You're reading: Pro-Russia opposition union reveals candidates for parliamentary elections

A bloc of small pro-Russian parties that united last week revealed the top 10 candidates on its party list for the parliamentary elections scheduled for July 21.

Currently unnamed, the bloc includes the Opposition Bloc, the Party of Peace, Nashi (Ours), Vidrodzhennya (Revival), and the Doviryai Dilam (Trust in Deeds) party.

Three of these parties were included in a recent public opinion poll published by the Kyiv International Institute of Sociology. Among them, the Opposition Bloc — formerly the leading pro-Russian party in the Verkhovna Rada — was the most popular, garnering 0.9-percent support among decided voters. The Nashi party received 0.7-percent support and the Vidrodzhennia party got 0.6 percent.

The Party of Peace and Doviryai Dilam party were not included in the poll and most likely have less than 0.5-percent support each.

The top 1o politicians on the unified bloc’s list are:

  1. Vadym Novynskyi – a Ukrainian lawmaker and former member of ousted ex-President Viktor Yanukovych’s defunct Party of the Regions. Born in Russia, Novynsky received Ukrainian citizenship from Yanukovych in 2012. Together with oligarch Rinat Akhmetov, Ukraine’s richest man, Novynskyi owns Metinvest Holding, a group of steel and mining companies.
  2. Yevhen Murayev – a member of parliament and leader of the Nashi party. Murayev is a former member of the Party of Regions who owns the Nash (Our) television channel.
  3. Oleksandr Vilkul – a member of parliament formerly on the list of the Party of Regions. Previously, Vilkul served as governor of Dnipropetrovsk Oblast (2010-2012) and deputy prime minister of Ukraine (2012-2014).
  4. Hennadiy Kernes – the mayor of Kharkiv, the second largest Ukrainian city with a population of 1.4 million, located 480 kilometers to the east of Kyiv.
  5. Gennadiy Trukhanov – the mayor of Odesa, Ukraine’s Black Sea metropolis of roughly one million inhabitants located 470 kilometers to the south of Kyiv. On June 2, Trukhanov and Kernes united their two parties to form Doviryai Dilam.
  6. Vadym Boychenko – the mayor of Mariupol, a port and industrial city with a population of 446,000 inhabitants located on the shores of the Azov Sea, roughly 830 kilometers to the southeast of Kyiv. In 2010-2015, Boychenko worked in businesses owned by Novynskyi.
  7. Volodymyr Buryak – the mayor of Zaporizhia, an industrial city of 750,000 inhabitants located 560 kilometers to the southeast of Kyiv. Buryak worked for 28 years at Zaporizhstal, one of Ukraine’s largest metallurgical plants, which is currently owned by Novynskyi.
  8. Ulyana Tkachenko – a deputy in the Khmelnitsky Oblast Council, who used to work in the Epicentr-K wholesale network, which is owned by the Gerega Family. In 2012-2015, Tkachenko was the personal assistant of Oleksandr Gerega, a member of parliament formerly in the Party of Regions faction.
  9. Volodymyr Pylypenko – a former member of parliament specializing in judicial issues.
  10. Bohdan Andriyiv – the mayor of Uzhhorod, a city of 112,000 inhabitants in Zakarpattia Oblast, roughly 810 kilometers to the southwest of Kyiv. Andriyiv used to be a member of the Party of Regions.

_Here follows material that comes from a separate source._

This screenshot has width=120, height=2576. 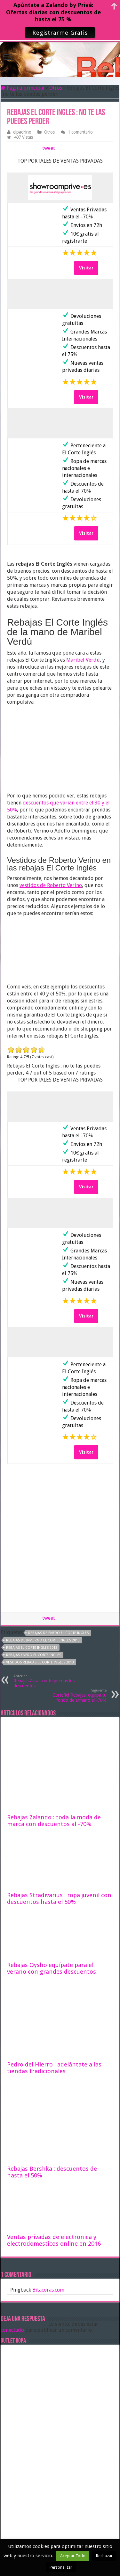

The unified bloc supports the peaceful settlement of the conflict in Ukraine’s east through direct talks with the occupied areas of Donetsk and Luhansk oblasts. The party’s campaign agenda also includes decentralization, economic growth, multiethnic tolerance, and stopping many current reforms.

Ukrainian parties must receive 5 percent of the vote to enter the parliament through party lists. However, only half of the Rada’s 450 seats are awarded through party lists. The other 250 lawmakers are elected through single-mandate districts, meaning that parties can get their members into the Rada that way.